EmitenNews.com - Sedikitnya 12 perusahaan laptop diperkaya dalam kasus korupsi digitalisasi pendidikan pengadaan laptop Chromebook di lingkungan Kemendikbudristek tahun 2019-2022. Juga terdapat 13 orang lain, termasuk Nadiem Anwar Makarim, salah satu tersangka. Dalam kasus yang merugikan keuangan negara Rp2,18 triliun itu, jaksa mendakwa Nadiem menerima lebih dari Rp809 miliar. Nadiem keberatan atas dakwaan tersebut 

Demikian dakwaan Jaksa Penuntut Umum dalam sidang pembacaan dakwaan terhadap mantan Mendikbudristek itu, di Pengadilan Tipikor Jakarta, Senin (5/1/2026).

Berikut 12 perusahaan laptop yang diuntungkan dalam kasus Chromebook: 

-PT Supertone (SPC): Rp44.963.438.116,26 

-PT Asus Technology Indonesia (ASUS): Rp819.258.280,74 

-PT Tera Data Indonesia (AXIOO): Rp177.414.888.525,48 

-PT Lenovo Indonesia (Lenovo): Rp19.181.940.089,11 

-PT Zyrexindo Mandiri Buana (Zyrexx): Rp41.178.450.414,25 

-PT Hewlett-Packard Indonesia (Hp): Rp2.268.183.071,41 

-PT Gyra Inti Jaya (Libera): Rp101.514.645.205,73 

-PT Evercoss Technology Indonesia (Evercross): Rp341.060.432,39 

-PT Dell Indonesia (Dell): Rp112.684.732.796,22 

-PT Bangga Teknologi Indonesia (Advan): Rp48.820.300.057,38 

-PT Acer Indonesia (Acer): Rp425.243.400.481,05 

-PT Bhinneka Mentari Dimensi; Rp281.676.739.975,27. 

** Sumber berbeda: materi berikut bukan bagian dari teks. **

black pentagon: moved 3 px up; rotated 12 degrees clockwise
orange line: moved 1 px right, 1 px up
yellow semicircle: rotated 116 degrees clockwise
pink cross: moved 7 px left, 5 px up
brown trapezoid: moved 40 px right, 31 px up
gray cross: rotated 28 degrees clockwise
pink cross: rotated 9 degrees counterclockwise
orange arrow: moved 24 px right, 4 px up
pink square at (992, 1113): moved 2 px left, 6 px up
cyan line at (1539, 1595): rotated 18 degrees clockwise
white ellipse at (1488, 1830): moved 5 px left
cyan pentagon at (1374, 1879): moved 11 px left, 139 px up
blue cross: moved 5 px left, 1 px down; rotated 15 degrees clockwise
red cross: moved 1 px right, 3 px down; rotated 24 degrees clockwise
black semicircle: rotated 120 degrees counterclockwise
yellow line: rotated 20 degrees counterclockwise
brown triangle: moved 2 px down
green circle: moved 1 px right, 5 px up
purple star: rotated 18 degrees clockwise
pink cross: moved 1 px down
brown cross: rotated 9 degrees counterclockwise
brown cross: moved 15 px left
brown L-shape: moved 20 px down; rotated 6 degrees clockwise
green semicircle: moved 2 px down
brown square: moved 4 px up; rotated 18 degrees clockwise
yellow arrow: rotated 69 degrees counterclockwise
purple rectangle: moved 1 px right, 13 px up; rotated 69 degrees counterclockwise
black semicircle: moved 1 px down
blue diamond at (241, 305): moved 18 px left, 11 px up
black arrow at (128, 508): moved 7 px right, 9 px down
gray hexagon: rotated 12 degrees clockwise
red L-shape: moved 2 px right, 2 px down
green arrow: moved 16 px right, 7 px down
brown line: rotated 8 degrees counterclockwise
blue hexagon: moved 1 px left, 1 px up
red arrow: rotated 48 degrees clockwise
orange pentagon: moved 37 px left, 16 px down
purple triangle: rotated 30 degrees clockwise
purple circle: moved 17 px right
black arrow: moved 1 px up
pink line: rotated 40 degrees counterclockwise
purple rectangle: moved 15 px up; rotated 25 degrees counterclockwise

Ini daftar 13 orang yang juga diduga diperkaya dari kasus tersebut;

Nadiem Makarim: Rp809.590.125.000, Mantan Dirjen SD Kemendikbudristek, Mulyatsyah: SGD120.000 dan USD150.000 Pejabat Pembuat Komitmen (PPK) Kemendikbudristek, Harnowo Susanto: Rp300.000.000.